Yates slipped from fifth overall after his solid result in the opening time trial to 36th overall after crossing the line 51st on Tuesday. He's now 1:31 behind overall leader Max Schachmann (Bora-Hansgrohe), who leads Alaphilippe by five second and Team Sky's Michal Kwiatkowski by 10.
"As of right now it’s a pretty frustrating situation, but as a team we’re in good shape and motivated to do something," Yates said. "We just have to wait for an opportunity to present itself and then we will be going on the offensive."
Yates was the team's go-to leader after finishing second overall at both Volta a Catalunya and Tirreno-Adriatico. The 26-year-old Briton has already collected two wins in Spain this season, with stage victories at Volta a la Valenciana and at Catalunya. Mitchelton-Scott's best-placed rider at Pais Vasco is now Mikel Nielve in 25th place at 1:09 down.

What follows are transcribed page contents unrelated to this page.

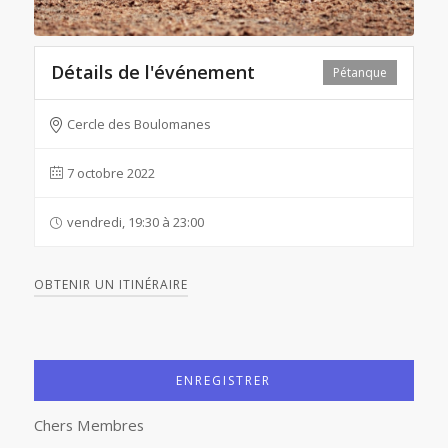
Détails de l'événement
Pétanque
Cercle des Boulomanes
7 octobre 2022
vendredi, 19:30 à 23:00
OBTENIR UN ITINÉRAIRE
ENREGISTRER
Chers Membres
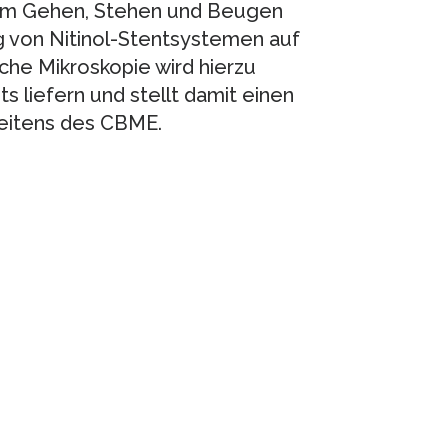
eim Gehen, Stehen und Beugen
g von Nitinol-Stentsystemen auf
che Mikroskopie wird hierzu
 liefern und stellt damit einen
seitens des CBME.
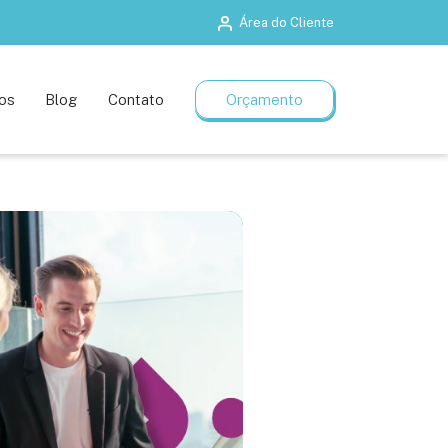
Área do Cliente
Salas de treinamento
Planos flexíveis
os
Blog
Contato
Orçamento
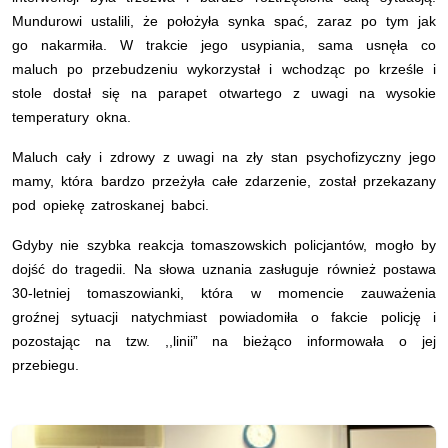
Mundurowi ustalili, że położyła synka spać, zaraz po tym jak
go nakarmiła. W trakcie jego usypiania, sama usnęła co
maluch po przebudzeniu wykorzystał i wchodząc po krześle i
stole dostał się na parapet otwartego z uwagi na wysokie
temperatury okna.
Maluch cały i zdrowy z uwagi na zły stan psychofizyczny jego
mamy, która bardzo przeżyła całe zdarzenie, został przekazany
pod opiekę zatroskanej babci.
Gdyby nie szybka reakcja tomaszowskich policjantów, mogło by
dojść do tragedii. Na słowa uznania zasługuje również postawa
30-letniej tomaszowianki, która w momencie zauważenia
groźnej sytuacji natychmiast powiadomiła o fakcie policję i
pozostając na tzw. ,,linii” na bieżąco informowała o jej
przebiegu.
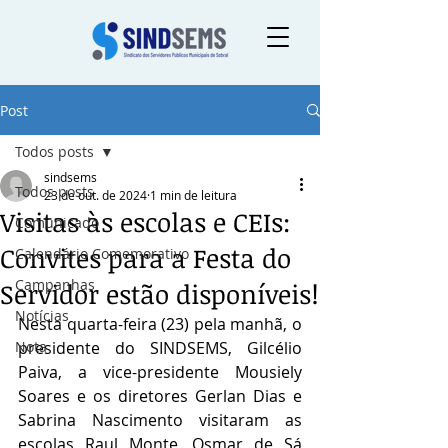
Post
Todos posts
sindsems
Todos posts
23 de out. de 2024
1 min de leitura
Visitas às escolas e CEIs:
Comunicado
Convites para a Festa do
Calendário Comemorativo
Campanhas
Servidor estão disponíveis!
Notícias
Nesta quarta-feira (23) pela manhã, o 
Nota
presidente do SINDSEMS, Gilcélio 
Paiva, a vice-presidente Mousiely 
Soares e os diretores Gerlan Dias e 
Sabrina Nascimento visitaram as 
escolas Raul Monte, Osmar de Sá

Team director Julian Dean said the puncture came at the worst possible moment of the race, as it was so close to the finish and the last pavè section.
"So it was hard to get a quick change, and getting back in to the race was always going to be an enormous challenge," he said. “All the right riders stopped; Nieve stayed in the front and they gave it everything, but the race was already going ahead with Astana and Sky riding, so it was just pure bad luck."
Despite the bad luck, Dean said Mithelton-Scott wouldn't lower their goal of reaching the podium.
"There's still hard stages left, so Mikel is probably our option now, but Adam is certainly not out of the race and stage wins are still an objective," Dean said.
"The gravel sections themselves weren't too problematic. They were somewhat uncharacteristic for a race like this to have that, but the final circuit itself was quite technical and complex, so if you add that to the gravel then it was a pretty intense final 55kilometres.
"That's bike racing, the boys did good and there’s nothing more we can ask for."